» TASK BRIEF: Search the data below for "года" and report how many lines contain it, with no other text.

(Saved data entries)
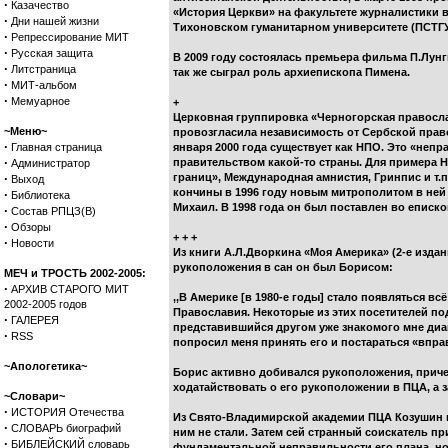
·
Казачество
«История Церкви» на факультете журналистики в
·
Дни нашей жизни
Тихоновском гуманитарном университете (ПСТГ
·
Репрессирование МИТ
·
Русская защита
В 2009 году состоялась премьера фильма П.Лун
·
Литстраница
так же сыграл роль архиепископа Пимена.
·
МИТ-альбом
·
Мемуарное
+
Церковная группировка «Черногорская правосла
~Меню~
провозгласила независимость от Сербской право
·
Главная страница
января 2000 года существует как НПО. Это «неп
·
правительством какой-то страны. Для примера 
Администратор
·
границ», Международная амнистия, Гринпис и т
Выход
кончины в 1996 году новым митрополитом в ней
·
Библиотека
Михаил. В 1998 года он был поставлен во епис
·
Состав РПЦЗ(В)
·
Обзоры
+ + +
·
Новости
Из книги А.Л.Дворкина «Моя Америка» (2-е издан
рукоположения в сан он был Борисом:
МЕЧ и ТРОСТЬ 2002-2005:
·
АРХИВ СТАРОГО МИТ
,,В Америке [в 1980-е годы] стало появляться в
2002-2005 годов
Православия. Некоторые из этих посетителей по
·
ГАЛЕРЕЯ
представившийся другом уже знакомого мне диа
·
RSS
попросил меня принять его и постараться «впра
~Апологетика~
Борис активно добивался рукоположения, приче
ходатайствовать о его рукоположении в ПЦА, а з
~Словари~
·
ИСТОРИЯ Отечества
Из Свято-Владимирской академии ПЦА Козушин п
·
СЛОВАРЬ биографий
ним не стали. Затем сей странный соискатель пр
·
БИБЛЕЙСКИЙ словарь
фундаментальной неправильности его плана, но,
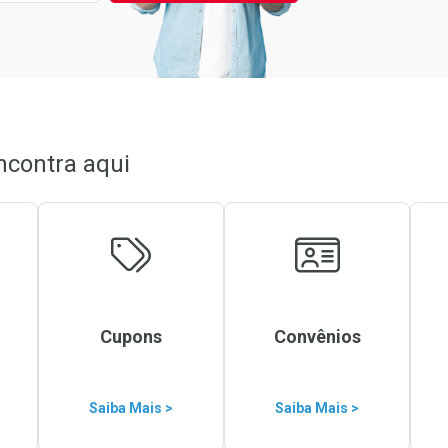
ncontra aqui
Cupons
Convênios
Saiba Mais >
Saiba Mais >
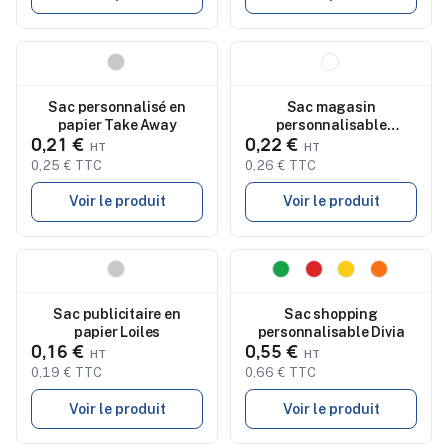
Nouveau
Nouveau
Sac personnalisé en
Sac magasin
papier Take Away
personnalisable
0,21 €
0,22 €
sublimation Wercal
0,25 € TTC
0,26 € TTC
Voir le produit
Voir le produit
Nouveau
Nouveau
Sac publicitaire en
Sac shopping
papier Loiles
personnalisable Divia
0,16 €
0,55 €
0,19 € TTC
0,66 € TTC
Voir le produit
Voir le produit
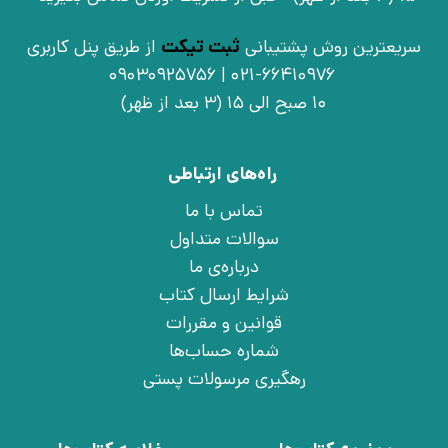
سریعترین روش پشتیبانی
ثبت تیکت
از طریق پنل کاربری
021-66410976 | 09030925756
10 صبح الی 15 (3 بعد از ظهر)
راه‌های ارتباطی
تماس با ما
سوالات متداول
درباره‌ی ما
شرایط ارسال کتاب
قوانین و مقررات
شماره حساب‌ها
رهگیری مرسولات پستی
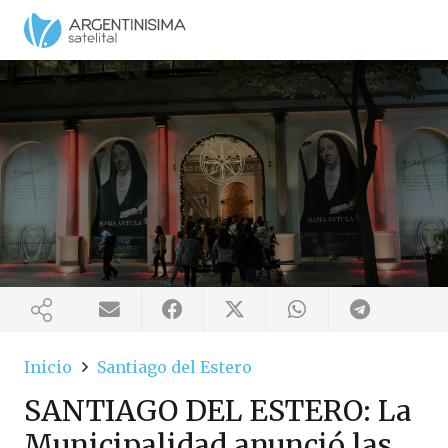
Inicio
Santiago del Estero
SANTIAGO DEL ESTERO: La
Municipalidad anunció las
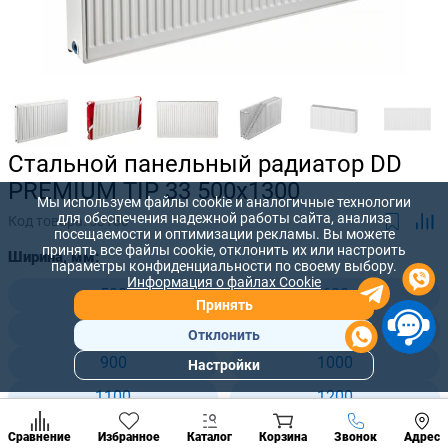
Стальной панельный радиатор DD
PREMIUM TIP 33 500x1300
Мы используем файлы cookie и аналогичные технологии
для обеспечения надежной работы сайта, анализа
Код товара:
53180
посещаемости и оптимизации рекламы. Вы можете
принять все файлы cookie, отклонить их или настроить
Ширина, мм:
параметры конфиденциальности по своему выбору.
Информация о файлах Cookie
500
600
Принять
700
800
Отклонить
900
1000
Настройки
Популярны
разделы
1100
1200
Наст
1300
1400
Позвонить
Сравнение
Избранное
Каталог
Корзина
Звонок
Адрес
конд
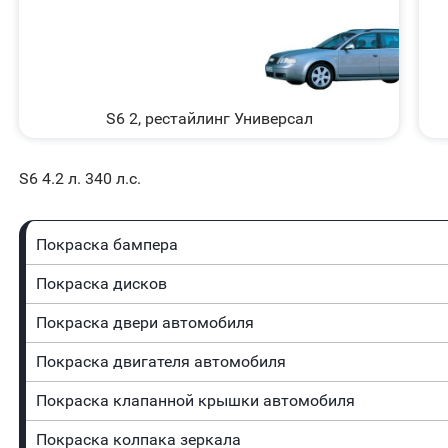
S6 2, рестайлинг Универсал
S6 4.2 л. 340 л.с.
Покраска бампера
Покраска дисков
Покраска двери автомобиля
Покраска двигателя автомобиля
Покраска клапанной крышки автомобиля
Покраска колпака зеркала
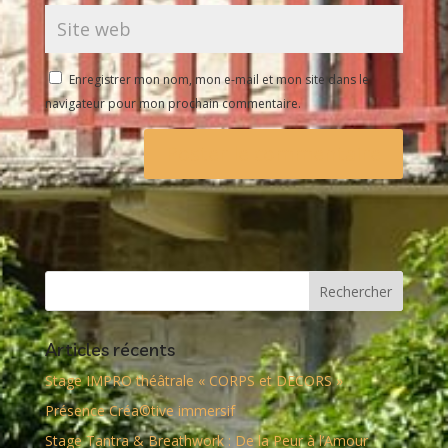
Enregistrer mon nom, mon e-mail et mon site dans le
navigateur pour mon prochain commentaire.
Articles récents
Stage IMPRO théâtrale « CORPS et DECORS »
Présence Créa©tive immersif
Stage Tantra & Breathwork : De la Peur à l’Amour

» REPLY: 2